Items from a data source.
_ _ _ _
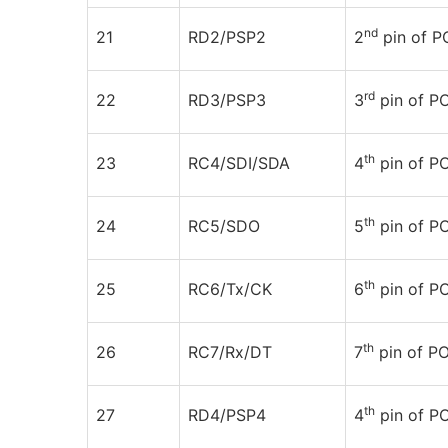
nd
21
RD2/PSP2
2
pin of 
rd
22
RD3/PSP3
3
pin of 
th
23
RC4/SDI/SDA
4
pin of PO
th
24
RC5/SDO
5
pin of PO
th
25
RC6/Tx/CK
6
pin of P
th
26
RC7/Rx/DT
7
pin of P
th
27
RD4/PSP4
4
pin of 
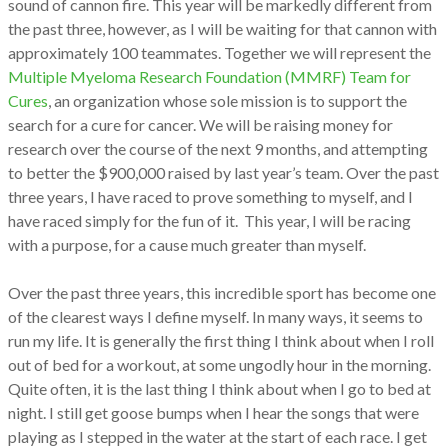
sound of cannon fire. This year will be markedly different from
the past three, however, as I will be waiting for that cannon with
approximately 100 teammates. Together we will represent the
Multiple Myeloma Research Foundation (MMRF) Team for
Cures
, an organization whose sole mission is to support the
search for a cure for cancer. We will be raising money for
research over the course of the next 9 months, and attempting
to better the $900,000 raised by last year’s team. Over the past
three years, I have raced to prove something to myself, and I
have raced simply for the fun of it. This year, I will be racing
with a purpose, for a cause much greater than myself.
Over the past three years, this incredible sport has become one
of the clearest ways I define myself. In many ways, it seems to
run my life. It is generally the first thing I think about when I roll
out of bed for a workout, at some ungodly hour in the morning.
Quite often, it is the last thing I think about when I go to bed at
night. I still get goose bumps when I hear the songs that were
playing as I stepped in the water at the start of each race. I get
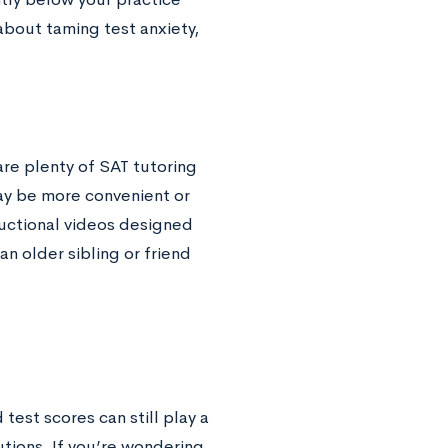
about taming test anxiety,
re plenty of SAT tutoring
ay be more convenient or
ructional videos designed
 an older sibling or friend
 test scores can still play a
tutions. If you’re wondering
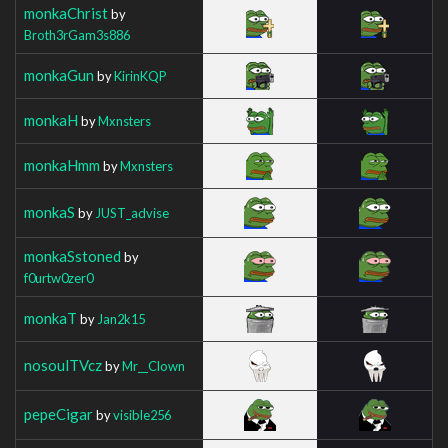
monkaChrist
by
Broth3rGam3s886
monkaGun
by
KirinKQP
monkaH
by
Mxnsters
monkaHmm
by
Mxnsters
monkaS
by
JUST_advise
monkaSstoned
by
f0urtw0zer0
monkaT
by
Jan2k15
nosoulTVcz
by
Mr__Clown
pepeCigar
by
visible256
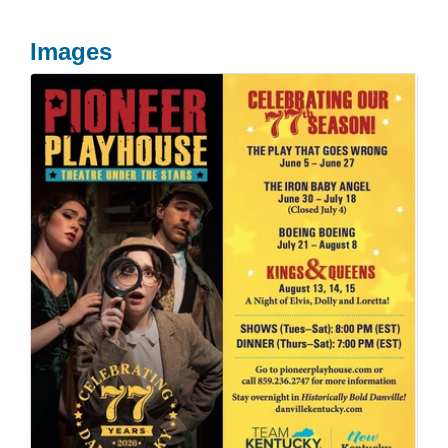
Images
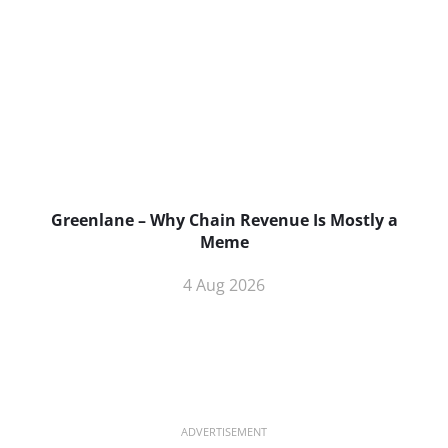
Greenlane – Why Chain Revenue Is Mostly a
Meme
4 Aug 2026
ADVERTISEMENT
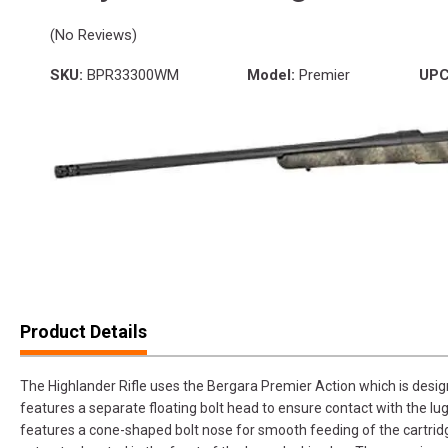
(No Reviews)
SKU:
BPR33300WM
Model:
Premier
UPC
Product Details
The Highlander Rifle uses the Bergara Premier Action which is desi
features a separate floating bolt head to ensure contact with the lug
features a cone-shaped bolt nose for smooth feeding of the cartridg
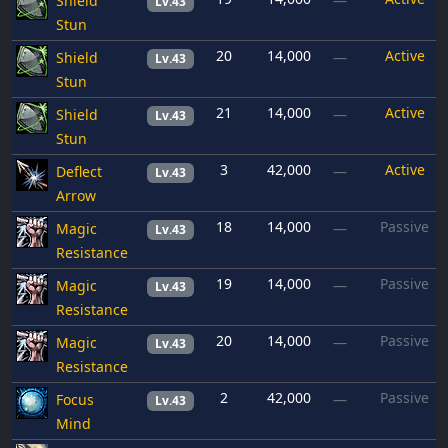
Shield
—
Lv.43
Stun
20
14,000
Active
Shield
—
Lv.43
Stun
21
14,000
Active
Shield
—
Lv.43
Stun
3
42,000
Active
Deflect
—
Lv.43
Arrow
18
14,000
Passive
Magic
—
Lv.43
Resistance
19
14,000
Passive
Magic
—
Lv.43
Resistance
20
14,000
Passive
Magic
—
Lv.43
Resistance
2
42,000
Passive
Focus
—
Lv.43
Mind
_ _ _ _
AIM OF THE EXERCISE. The required output is every line above from the one with "approximately 100 teammates." down to the one with "of the clearest", restated word for word, ends included.

OUTPUT BELOW.
approximately 100 teammates. Together we will represent the
Multiple Myeloma Research Foundation (MMRF) Team for
Cures
, an organization whose sole mission is to support the
search for a cure for cancer. We will be raising money for
research over the course of the next 9 months, and attempting
to better the $900,000 raised by last year’s team. Over the past
three years, I have raced to prove something to myself, and I
have raced simply for the fun of it. This year, I will be racing
with a purpose, for a cause much greater than myself.
Over the past three years, this incredible sport has become one
of the clearest ways I define myself. In many ways, it seems to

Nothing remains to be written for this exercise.